Art on the Underground

From 1986, London Underground revived the policy of directly commissioning artists, though not within its main advertising and publicity strategy. Instead it was launched as a separate programme of corporate fine-art sponsorship called ‘Art on the Underground’.  

This design, cleverly depicting a Tube map made up of lines from a tube of paint, was one of the first commissioned in this series and one of the most enduring. Unlike most of the commissions that were part of ‘Art on the Underground’ it was produced by a graphic designer through an agency, rather than a single fine artist. Nearly all that followed were reproductions of commissioned artworks, usually paintings, with brief copy added in template form. They were not designed as integrated posters.

At its simplest level, ‘Art on the Underground’ was a way of filling blank commercial space on the Underground. Instead of unsold poster space filled with black paper could be images that improved the environment for passengers by reproducing original artwork in poster form. This example was by established British artist and Royal Academician, Julian Trevelyan, and was one of his last completed paintings.  

The scheme generally issued six ‘art’ posters a year, consisting of two ‘easy’ subjects, two more avant-garde works and two somewhere in the middle. This range was demonstrated by these two pieces by Sandra Fisher and Howard Hodgkin, both commissioned in 1989. While some considered this akin to artistic wallpaper, ‘Art on the Underground’ helped to revive the Underground’s reputation as a patron of the arts. 

The 1990s

By the early 1990s, circumstances had changed again. London Transport Advertising, which managed commercial poster sites on the network, was privatised. Its new owners sold poster space more aggressively and successfully, with no blank spaces needing to be filled. For art-based pictorial posters to survive, they needed to be created around more specifically targeted marketing campaigns. 

With London Transport Museum the main sales outlet for LT posters, as well as the main archive and exhibitor of LT’s wider poster collection, LT’s Design team worked with the Museum to commission new poster artworks. 

A long-running ‘Simply’ series represented this new generation of pictorial Underground posters. A range of established and newly discovered artists were commissioned, with artworks reproduced as posters and leaflets and mainly depicting leisure opportunities. It was not art for art’s sake, but still harked back to Frank Pick’s ‘fitness for purpose’ mantra of the early twentieth century.   

Posters in the TfL era

In 2000, London Transport was succeeded by Transport for London (TfL), which had a much wider range of integrated modes of transport. From its creation to today, artistic and unified design standards are an important aspect of TfL’s work. Direct poster commissions to individual artists and designers are less frequent, but they remain popular. 

Paul Catherall’s ‘Four Seasons’ series, commissioned for TfL through London Transport Museum, have been used as ‘filler’ images on commercial sites across the network and have been sold through the Museum. 

Today TfL issues around 200 posters a year, but only employing an artistic approach if it is thought to be the most effective means of communicating a particular marketing message.

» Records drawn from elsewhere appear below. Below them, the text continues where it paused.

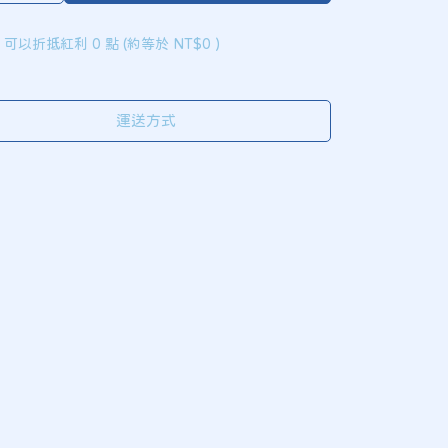
 」可以折抵紅利
0
點 (約等於
NT$0
)
運送方式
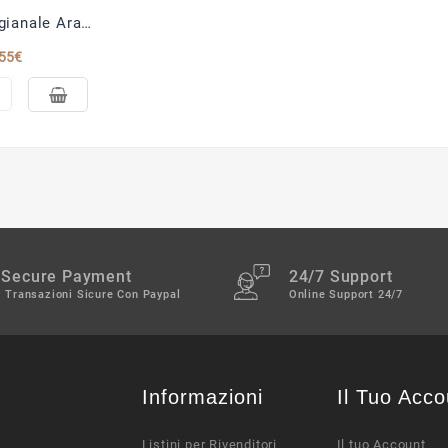
Colomba artigianale Arancia e Cioccolato Fondente
55€
Secure Payment
24/7 Support
Transazioni Sicure Con Paypal
Online Support 24/7
Informazioni
Il Tuo Acco
Listini per Rivenditori
Il tuo Account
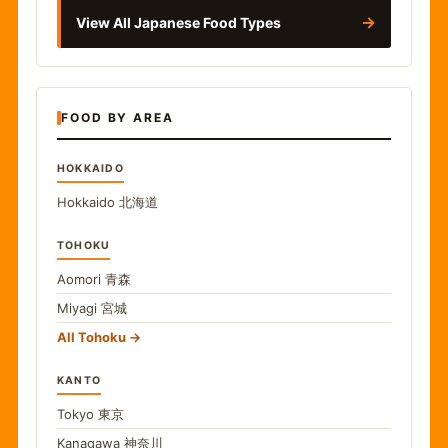
→
View All Japanese Food Types
FOOD BY AREA
HOKKAIDO
Hokkaido
北海道
TOHOKU
Aomori
青森
Miyagi
宮城
All Tohoku
KANTO
Tokyo
東京
Kanagawa
神奈川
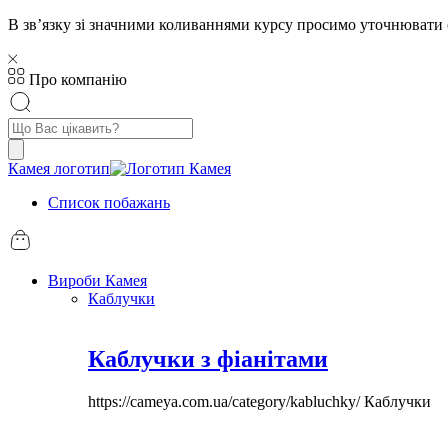
В звʼязку зі значними коливаннями курсу просимо уточнювати 
Про компанію
Пошук
товарів
Камея логотип
Список побажань
Вироби Камея
Каблучки
Каблучки з фіанітами
https://cameya.com.ua/category/kabluchky/
Каблучки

The Boat Race poster for 2007 alluded to the imagery of classic Underground posters of the interwar golden age. 

In the TfL era, the ‘Art on the Underground’ title has re-emerged. Initially begun as ‘Platform for Art’ in 2001, a programme of art commissioning was renamed ‘Art on the Underground’ in 2007. This has primarily focused on art commissions to be displayed as original art on the network. But it has also encompassed Tube maps and posters. 

Today posters have to compete with increasing numbers of plasma screens flashing publicity material across the network. However, the printed poster seems unlikely to disappear in the near future.